Could reopening detention center lead to a COVID spike in Homestead?
Looking back on the stretch of time she spent working at the Homestead detention center in 2018 and 2019, Susana remembers feeling ill on a regular basis.
Susana’s job put her in close contact every day with many of the thousands of unaccompanied migrant children who were detained in the facility before it shut down. Crowded conditions and faulty hygiene practices — combined with frequent churn of the detainee population — meant “bugs” were constantly going around, she said. Someone always seemed to be battling a cold, the flu or chicken pox.
In Susana’s view, the months-long lung infection that sent her to the hospital while employed at the detention center was directly connected to her working conditions.
“I was sick almost the entire time I worked there,” said Susana, whose name has been changed because of a confidentiality agreement she signed with Caliburn, the private company that had a contract with the Trump administration to operate the facility. “And it wasn’t just me. So many people ended up contracting pneumonia. Everyone got sick.”
The Biden administration is considering whether to reopen the center, but has not yet made a decision on whether to do so. But the prospect of a reopened center — now known as the Biscayne
Influx Care Facility — amid the ongoing pandemic has Susan and others worried: They believe that the facility is ill-equipped to manage COVID-19, and that resuming operations could compromise the health of not just the detainee population, but also that of the surrounding Homestead area, home to large populations of frontline workers and communities of color.
“If they couldn’t keep a lid on the normal flu going around last time, imagine what would happen with this virus,” she said. “There’s no way to control an epidemic there.”

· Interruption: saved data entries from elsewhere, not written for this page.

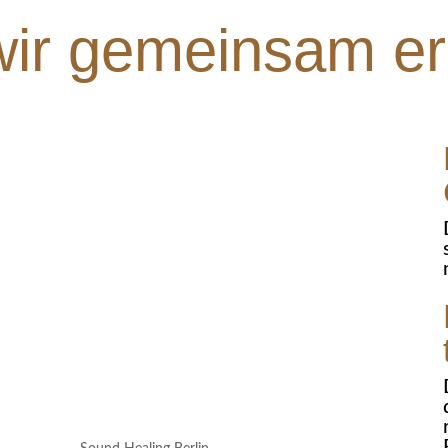
ir gemeinsam er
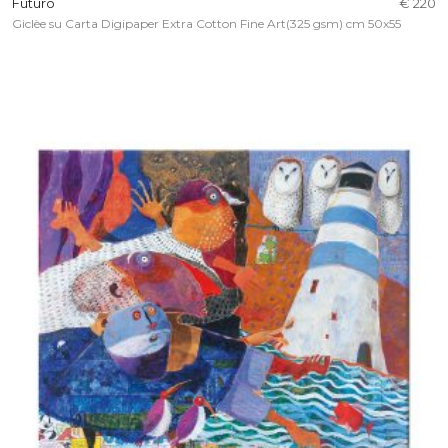
Futuro
€ 220
Giclèe su Carta Digipaper Extra Cotton Fine Art(325 gsm) cm 50x55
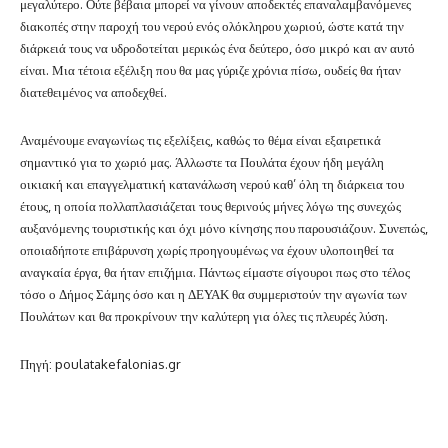
μεγαλύτερο. Ούτε βέβαια μπορεί να γίνουν αποδεκτές επαναλαμβανόμενες
διακοπές στην παροχή του νερού ενός ολόκληρου χωριού, ώστε κατά την
διάρκειά τους να υδροδοτείται μερικώς ένα δεύτερο, όσο μικρό και αν αυτό
είναι. Μια τέτοια εξέλιξη που θα μας γύριζε χρόνια πίσω, ουδείς θα ήταν
διατεθειμένος να αποδεχθεί.
Αναμένουμε εναγωνίως τις εξελίξεις, καθώς το θέμα είναι εξαιρετικά
σημαντικό για το χωριό μας. Άλλωστε τα Πουλάτα έχουν ήδη μεγάλη
οικιακή και επαγγελματική κατανάλωση νερού καθ’ όλη τη διάρκεια του
έτους, η οποία πολλαπλασιάζεται τους θερινούς μήνες λόγω της συνεχώς
αυξανόμενης τουριστικής και όχι μόνο κίνησης που παρουσιάζουν. Συνεπώς,
οποιαδήποτε επιβάρυνση χωρίς προηγουμένως να έχουν υλοποιηθεί τα
αναγκαία έργα, θα ήταν επιζήμια. Πάντως είμαστε σίγουροι πως στο τέλος
τόσο ο Δήμος Σάμης όσο και η ΔΕΥΑΚ θα συμμεριστούν την αγωνία των
Πουλάτων και θα προκρίνουν την καλύτερη για όλες τις πλευρές λύση.
Πηγή: poulatakefalonias.gr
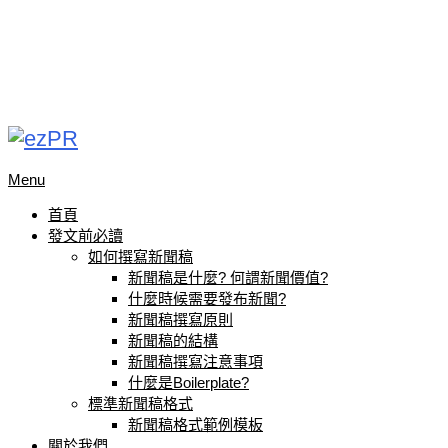
Menu
首頁
發文前必讀
如何撰寫新聞稿
新聞稿是什麼? 何謂新聞價值?
什麼時候需要發布新聞?
新聞稿撰寫原則
新聞稿的結構
新聞稿撰寫注意事項
什麼是Boilerplate?
標準新聞稿格式
新聞稿格式範例模板
關於我們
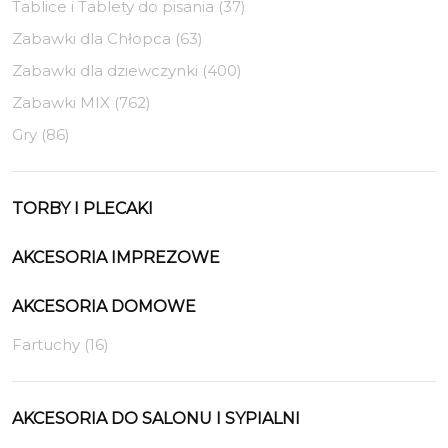
Tablice i Tablety do pisania (37)
Zabawki dla Chłopca (63)
Zabawki dla dziewczynki (400)
Zabawki MIX (762)
Gry (86)
TORBY I PLECAKI
AKCESORIA IMPREZOWE
AKCESORIA DOMOWE
Fartuchy (16)
AKCESORIA DO SALONU I SYPIALNI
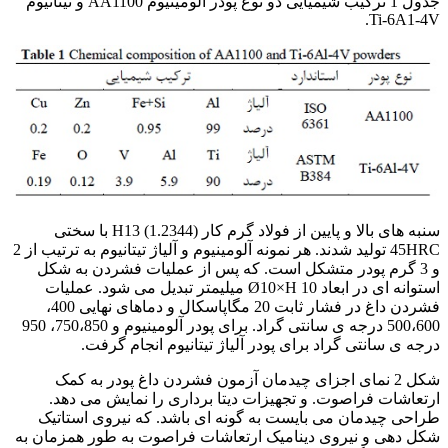
جدول 1 ترکیب شیمیایی دو نوع پودر آلومینیوم AA1100 و تیتانیوم
Ti-6A1-4V.
سنبه های بالا و پایین از فولاد گرم کار H13 (1.2344) با سختی
45HRC تولید شدند. هر نمونه آلومینیوم و آلیاژ تیتانیوم به ترتیب از 2
و 3 گرم پودر متشکل است. که پس از عملیات فشردن به شکل
استوانه ای در ابعاد Ø10×H 10 میلیمتر تبدیل می شود. عملیات
فشردن داغ در فشار ثابت 20 مگاپاسکال و دماهای نهایی 400،
500،600 درجه ی سانتی گراد. برای پودر آلومینیوم و 750،850، 950
درجه ی سانتی گراد برای پودر آلیاژ تیتانیوم انجام گرفت.
شکل 2 نمای اجزای چیدمان آزمون فشردن داغ پودر به کمک
ارتعاشات فراصوت. و تجهیزات دیتا برداری را نمایش می دهد.
طراحی چیدمان می بایست به گونه ای باشد. که نیروی استاتیک
شکل دهی و نیروی دینامیک ارتعاشات فراصوت به طور همزمان به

Lis-Marie Alvarado, an immigration activist, is similarly worried. The organization she is affiliated with, the immigrant nonprofit American
Friends Service Committee, was among those that organized a protest earlier this month demanding that the detention center remain closed.
“Keeping the detention center closed is the only way to keep immigrant children safe and it’s the only way to prevent a COVID-19 outbreak into the community. I believe that a failure to do so would result in more infections and deaths in Homestead, which is already a community that faces existing health, environmental, economic and social inequities,” she said.
“Many people in Homestead are struggling after the pandemic to find stable income, [but] a detention center is not the solution that our community needs. We don’t need a place that
puts workers at risk for COVID-19 and ... and that locks up people like us, other immigrants. We need solutions for economic hardship that don’t put lives at risk.”
JAILS AND DETENTION CENTERS: COVID HOT SPOTS
Since the earliest days of the pandemic, correctional facilities, jails, and detention centers have proved to be COVID hot spots, in part because inmates restricted to crowded dormitories or cells can’t socially distance, and have limited access to other anti-virus precautions.
To track the spread of the novel coronavirus across the U.S prison population, Kathryn Nowotny, an assistant professor at the University of Miami’s Department of Sociology, helped launch the COVID
Prison Project. Data from that initiative shows that incarcerated people are nearly five times more likely to test positive for COVID-19 as the general population, and nearly three times more likely to succumb to the disease. And most of the nation’s biggest outbreaks have taken place inside correctional facilities.
“Correctional settings have consistently accounted for the largest case clusters in the US over the course of the pandemic,” Nowotny told the Herald in an e-mailed statement.
Infections inside prisons frequently leak out into the surrounding communities and can spread widely among the general public — a result of the high turnover of residents as well as the movement in and out of guards and visitors. Researchers have
documented spikes in COVID cases and deaths in communities adjacent to incarceration facilities.
While it’s not clear what COVID-prevention guidelines would be put in place at the Homestead detention center once it reopens, social distancing regulations have been implemented inside permanent shelters run by the Department of Health and Human Services, the agency that oversees services for migrant children. In fact, the need to adhere to social distancing guidelines in HHS shelters amid a surge of border crossings by unaccompanied minors is one of the reasons temporary facilities like Homestead are being reopened.
Given the lax adherence to hygiene protocols she witnessed during her past stint working at the detention center, Susana is skeptical that a disease as transmissible as COVID-19 could be contained.
“The kids that were there were 13 to 17 years old,” said Susana. “How many workers would have to be there to make sure the kids are washing their hands, and staying six feet apart and wearing a mask basically the entire day?”
What could compound the potential COVID risk of reopening the center are the characteristics and vulnerabilities of its likely workforce. When she was an active employee, Susana says that many of her colleagues lived in multigenerational households, with some relying on public transportation and coming in contact with many people to get to work. Most of the folks who worked at the center, including Susana herself, lacked health insurance.
Having to work at the center during the pandemic “is something that could gravely impact that community” of workers, she said.
People with no intention of working at the center — but who live nearby — are also getting jittery. That includes Reyna, a farmworker who declined to provide her full name because of her immigration status. She says she lives less than 10 minutes away from the detention site.
“The truth is, I think it’s a bad idea for this to reopen. In first place because of the kids who could get sick, and then also because of the people who live nearby, like I do,” she said. “We could get sick too.”